### EXERCISE AIM
Search the entries below for "Kupta Tiramisu Tarifi". Give that line and all the lines after it again, exactly, through the last, without pictures.

### DATA SUPPLIED
--- START ---

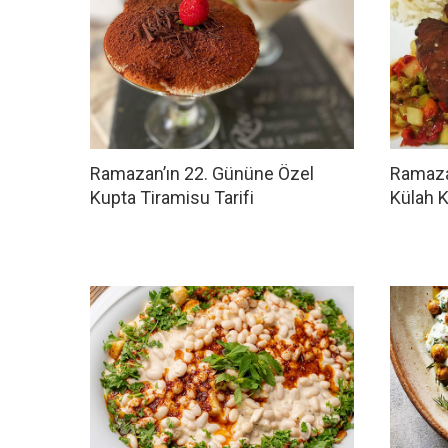
Ramazan’ın 22. Gününe Özel
Ramaza
Kupta Tiramisu Tarifi
Külah K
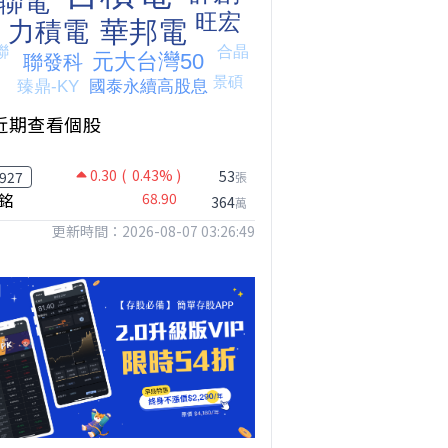
【我被黑了?】是真的聽不懂嗎...還是... #股票分析 #因果分析
撐台股的不是投信，是買ETF的你自己｜Mr.Jimmy高志銘 #ETF #投信買超 #台股
【危機只解除一半?】台股暴漲後別急追！量縮反彈藏隱憂
近期查看個股
0.30
( 0.43% )
53
927
張
銘
68.90
364
萬
更新時間：2026-08-07 03:26:49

--- END ---

### ANSWER SECTION
Kupta Tiramisu Tarifi
Külah K
【我被黑了?】是真的聽不懂嗎...還是... #股票分析 #因果分析
撐台股的不是投信，是買ETF的你自己｜Mr.Jimmy高志銘 #ETF #投信買超 #台股
【危機只解除一半?】台股暴漲後別急追！量縮反彈藏隱憂
近期查看個股
0.30
( 0.43% )
53
927
張
銘
68.90
364
萬
更新時間：2026-08-07 03:26:49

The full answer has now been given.